## Required action
Apart from the pictures, please restate every entry below exactly.

## Given data
===
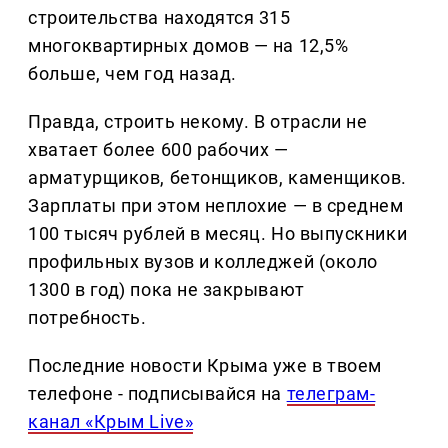
строительства находятся 315
многоквартирных домов — на 12,5%
больше, чем год назад.
Правда, строить некому. В отрасли не
хватает более 600 рабочих —
арматурщиков, бетонщиков, каменщиков.
Зарплаты при этом неплохие — в среднем
100 тысяч рублей в месяц. Но выпускники
профильных вузов и колледжей (около
1300 в год) пока не закрывают
потребность.
Последние новости Крыма уже в твоем
телефоне - подписывайся на
телеграм-
канал «Крым Live»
===
## Output below
строительства находятся 315
многоквартирных домов — на 12,5%
больше, чем год назад.
Правда, строить некому. В отрасли не
хватает более 600 рабочих —
арматурщиков, бетонщиков, каменщиков.
Зарплаты при этом неплохие — в среднем
100 тысяч рублей в месяц. Но выпускники
профильных вузов и колледжей (около
1300 в год) пока не закрывают
потребность.
Последние новости Крыма уже в твоем
телефоне - подписывайся на
телеграм-
канал «Крым Live»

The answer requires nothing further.